The voltage V _{EXT1 of the} first grounded capacitor group A11 is supplied to the drain of the GaN HEMT through the drain switch A14, and the other circuit generates the operating voltage V1 for the gate voltage generating and control circuit A15 through the first transformer A12. V1 generates a negative voltage through the second transformer A13 to provide a negative operating voltage V2 that the gate voltage generation and control circuit A15 need to use.

Further, the GaN HEMT bias circuit may further include: a second ground capacitor group A16 connected between the first transformer A12 and the second transformer A13.
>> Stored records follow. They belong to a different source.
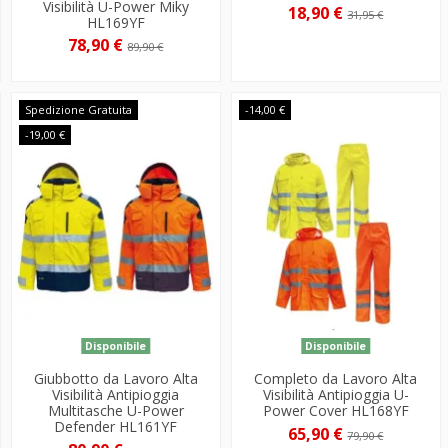
Visibilità U-Power Miky
18,90 €
31,95 €
HL169YF
78,90 €
89,90 €
Spedizione Gratuita
-14,00 €
-19,00 €
Disponibile
Disponibile
Giubbotto da Lavoro Alta
Completo da Lavoro Alta
Visibilità Antipioggia
Visibilità Antipioggia U-
Multitasche U-Power
Power Cover HL168YF
Defender HL161YF
65,90 €
79,90 €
In one embodiment, the second grounded capacitor group A16 may include a capacitor C9, a capacitor C12, and an inductor L2. The anode of the capacitor C9 is connected to the input end of the second transformer A13, the anode is grounded, and the capacitor C12 is a ground capacitor connected to the integrator U1. Between the output terminal and the regulation terminal, the inductor L2 is connected between the anode of the capacitor C9 and the output terminal of the first transformer A12. The second grounding capacitor group A16 can function as: an output filter capacitor of the first transformer A12; as an input filter capacitor of the second transformer A13; and energy storage, when the power is off, V _EXT fails, the second ground capacitor group A16 is discharged. Maintain gate voltage generation and control circuit operation.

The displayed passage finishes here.